* [To do]: Please print each record below exactly as it is written.

BEGIN Task data

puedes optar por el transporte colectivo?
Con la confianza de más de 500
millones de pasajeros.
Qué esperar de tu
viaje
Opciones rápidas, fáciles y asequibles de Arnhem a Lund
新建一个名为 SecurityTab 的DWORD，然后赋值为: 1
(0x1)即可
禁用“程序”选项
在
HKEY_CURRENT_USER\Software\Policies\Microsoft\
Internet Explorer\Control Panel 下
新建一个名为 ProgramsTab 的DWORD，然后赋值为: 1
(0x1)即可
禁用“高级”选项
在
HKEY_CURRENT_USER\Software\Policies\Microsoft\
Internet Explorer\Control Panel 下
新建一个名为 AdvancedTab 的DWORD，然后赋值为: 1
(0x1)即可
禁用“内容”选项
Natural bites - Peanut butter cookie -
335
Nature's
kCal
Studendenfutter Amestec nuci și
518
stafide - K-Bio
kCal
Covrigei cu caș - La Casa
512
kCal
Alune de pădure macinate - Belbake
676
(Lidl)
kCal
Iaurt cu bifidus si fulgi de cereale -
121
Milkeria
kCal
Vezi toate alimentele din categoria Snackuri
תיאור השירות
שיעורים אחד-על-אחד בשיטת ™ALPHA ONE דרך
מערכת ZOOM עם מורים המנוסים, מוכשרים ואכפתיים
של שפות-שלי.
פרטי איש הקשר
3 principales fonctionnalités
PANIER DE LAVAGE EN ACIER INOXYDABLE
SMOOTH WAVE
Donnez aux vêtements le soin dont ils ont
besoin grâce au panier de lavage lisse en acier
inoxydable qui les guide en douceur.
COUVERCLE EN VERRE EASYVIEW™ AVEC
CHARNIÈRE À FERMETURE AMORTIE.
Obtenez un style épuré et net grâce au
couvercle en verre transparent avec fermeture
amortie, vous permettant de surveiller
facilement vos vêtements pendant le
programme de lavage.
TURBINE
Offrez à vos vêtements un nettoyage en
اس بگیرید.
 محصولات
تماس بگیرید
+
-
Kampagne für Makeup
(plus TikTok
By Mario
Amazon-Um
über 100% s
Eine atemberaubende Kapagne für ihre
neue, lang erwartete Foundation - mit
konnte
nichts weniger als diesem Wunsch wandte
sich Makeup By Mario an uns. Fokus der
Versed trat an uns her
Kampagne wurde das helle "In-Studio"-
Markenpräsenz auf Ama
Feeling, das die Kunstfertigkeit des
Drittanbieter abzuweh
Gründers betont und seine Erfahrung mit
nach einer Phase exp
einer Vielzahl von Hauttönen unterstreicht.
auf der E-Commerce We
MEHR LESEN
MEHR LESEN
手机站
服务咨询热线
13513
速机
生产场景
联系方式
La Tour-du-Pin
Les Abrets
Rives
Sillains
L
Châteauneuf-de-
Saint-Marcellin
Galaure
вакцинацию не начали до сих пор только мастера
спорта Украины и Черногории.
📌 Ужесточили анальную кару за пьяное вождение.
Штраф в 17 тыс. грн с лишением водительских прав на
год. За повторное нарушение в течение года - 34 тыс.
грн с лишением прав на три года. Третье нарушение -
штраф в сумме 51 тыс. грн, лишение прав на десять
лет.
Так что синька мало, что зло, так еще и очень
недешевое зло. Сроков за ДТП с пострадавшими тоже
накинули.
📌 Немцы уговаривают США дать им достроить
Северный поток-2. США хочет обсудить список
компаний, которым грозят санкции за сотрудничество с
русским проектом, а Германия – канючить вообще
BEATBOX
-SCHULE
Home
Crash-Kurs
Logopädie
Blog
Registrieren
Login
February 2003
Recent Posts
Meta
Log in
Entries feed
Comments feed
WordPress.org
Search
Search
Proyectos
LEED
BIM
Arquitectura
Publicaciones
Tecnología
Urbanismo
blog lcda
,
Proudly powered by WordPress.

END Task data

* [Task solution]:
puedes optar por el transporte colectivo?
Con la confianza de más de 500
millones de pasajeros.
Qué esperar de tu
viaje
Opciones rápidas, fáciles y asequibles de Arnhem a Lund
新建一个名为 SecurityTab 的DWORD，然后赋值为: 1
(0x1)即可
禁用“程序”选项
在
HKEY_CURRENT_USER\Software\Policies\Microsoft\
Internet Explorer\Control Panel 下
新建一个名为 ProgramsTab 的DWORD，然后赋值为: 1
(0x1)即可
禁用“高级”选项
在
HKEY_CURRENT_USER\Software\Policies\Microsoft\
Internet Explorer\Control Panel 下
新建一个名为 AdvancedTab 的DWORD，然后赋值为: 1
(0x1)即可
禁用“内容”选项
Natural bites - Peanut butter cookie -
335
Nature's
kCal
Studendenfutter Amestec nuci și
518
stafide - K-Bio
kCal
Covrigei cu caș - La Casa
512
kCal
Alune de pădure macinate - Belbake
676
(Lidl)
kCal
Iaurt cu bifidus si fulgi de cereale -
121
Milkeria
kCal
Vezi toate alimentele din categoria Snackuri
תיאור השירות
שיעורים אחד-על-אחד בשיטת ™ALPHA ONE דרך
מערכת ZOOM עם מורים המנוסים, מוכשרים ואכפתיים
של שפות-שלי.
פרטי איש הקשר
3 principales fonctionnalités
PANIER DE LAVAGE EN ACIER INOXYDABLE
SMOOTH WAVE
Donnez aux vêtements le soin dont ils ont
besoin grâce au panier de lavage lisse en acier
inoxydable qui les guide en douceur.
COUVERCLE EN VERRE EASYVIEW™ AVEC
CHARNIÈRE À FERMETURE AMORTIE.
Obtenez un style épuré et net grâce au
couvercle en verre transparent avec fermeture
amortie, vous permettant de surveiller
facilement vos vêtements pendant le
programme de lavage.
TURBINE
Offrez à vos vêtements un nettoyage en
اس بگیرید.
 محصولات
تماس بگیرید
+
-
Kampagne für Makeup
(plus TikTok
By Mario
Amazon-Um
über 100% s
Eine atemberaubende Kapagne für ihre
neue, lang erwartete Foundation - mit
konnte
nichts weniger als diesem Wunsch wandte
sich Makeup By Mario an uns. Fokus der
Versed trat an uns her
Kampagne wurde das helle "In-Studio"-
Markenpräsenz auf Ama
Feeling, das die Kunstfertigkeit des
Drittanbieter abzuweh
Gründers betont und seine Erfahrung mit
nach einer Phase exp
einer Vielzahl von Hauttönen unterstreicht.
auf der E-Commerce We
MEHR LESEN
MEHR LESEN
手机站
服务咨询热线
13513
速机
生产场景
联系方式
La Tour-du-Pin
Les Abrets
Rives
Sillains
L
Châteauneuf-de-
Saint-Marcellin
Galaure
вакцинацию не начали до сих пор только мастера
спорта Украины и Черногории.
📌 Ужесточили анальную кару за пьяное вождение.
Штраф в 17 тыс. грн с лишением водительских прав на
год. За повторное нарушение в течение года - 34 тыс.
грн с лишением прав на три года. Третье нарушение -
штраф в сумме 51 тыс. грн, лишение прав на десять
лет.
Так что синька мало, что зло, так еще и очень
недешевое зло. Сроков за ДТП с пострадавшими тоже
накинули.
📌 Немцы уговаривают США дать им достроить
Северный поток-2. США хочет обсудить список
компаний, которым грозят санкции за сотрудничество с
русским проектом, а Германия – канючить вообще
BEATBOX
-SCHULE
Home
Crash-Kurs
Logopädie
Blog
Registrieren
Login
February 2003
Recent Posts
Meta
Log in
Entries feed
Comments feed
WordPress.org
Search
Search
Proyectos
LEED
BIM
Arquitectura
Publicaciones
Tecnología
Urbanismo
blog lcda
,
Proudly powered by WordPress.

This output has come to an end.